Sua posição, como executivo, o obrigava a frequentar a sociedade, comparecendo a jantares, festas, cocktails, e outros eventos.

Vindo de família simples, e tendo se casado com uma mulher de mesmo nível, como ele vindo do interior, não acostumada a participar desse tipo de eventos, ele sempre comparecia aos mesmos desacompanhado.

Com 25 anos, boa aparência, simpático, bem posto profissionalmente, não foi difícil despertar o interesse do sexo feminino. Passou a ser assediado, tanto pelas mulheres que faziam parte da empresa, e, mais ainda, pelas que participavam das comemorações em que ele se fazia presente.

Everardo resistiu por um bom tempo. Pensava na mulher, fiel companheira, no filho. Tinha uma vida feliz.

Chegou um momento, todavia, em que a fortaleza sucumbiu. Porque, não são somente os anticorpos que o homem possui para se defender do ataque das interessadas, que o deixam incólume. Deve-se levar em conta, também, o orgulho de demonstrar sua masculinidade. Nenhum homem deseja ser apontado como aquele que desprezou uma mulher. Pura vaidade!

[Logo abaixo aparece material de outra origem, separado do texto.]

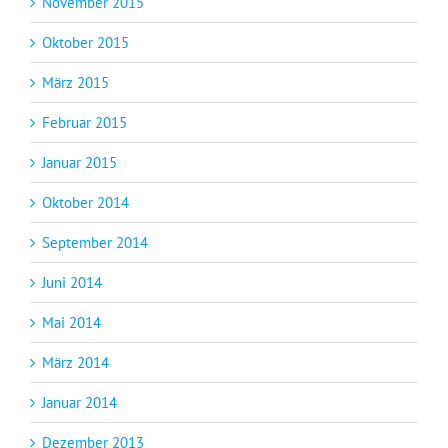
November 2015
Oktober 2015
März 2015
Februar 2015
Januar 2015
Oktober 2014
September 2014
Juni 2014
Mai 2014
März 2014
Januar 2014
Dezember 2013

Diva, sua mulher, impávida, assistia a tudo. Simplória, sua única razão de viver era cuidar do filho, Marcelo, de apenas dois aninhos, do marido, e dos afazeres domésticos. Esse o seu mundo. Tinha seus predicados, era uma moça bonita. Entretanto, com nada se importava.

II

Num dos eventos promovidos pela empresa, veio da Alemanha um grupo de executivos, chefiado pelo presidente. Aproveitou para trazer sua família, esposa e filha.

Herta era uma dessas loiras estonteantes. Corpo escultural, olhos azuis, lábios carnudos, 1,72m de altura. Vinte e dois anos. Na recepção de boas vindas, no hotel mais chique de São Paulo, sem dúvida, ela foi o centro das atenções. Durante as formalidades de apresentação, o encontro dos olhares da moça, com os de Everardo, foi fulminante. Aquele fluido que nasce espontâneo, quando há a atração entre dois seres, veio com um vigor tão forte, impossível de ser reprimido.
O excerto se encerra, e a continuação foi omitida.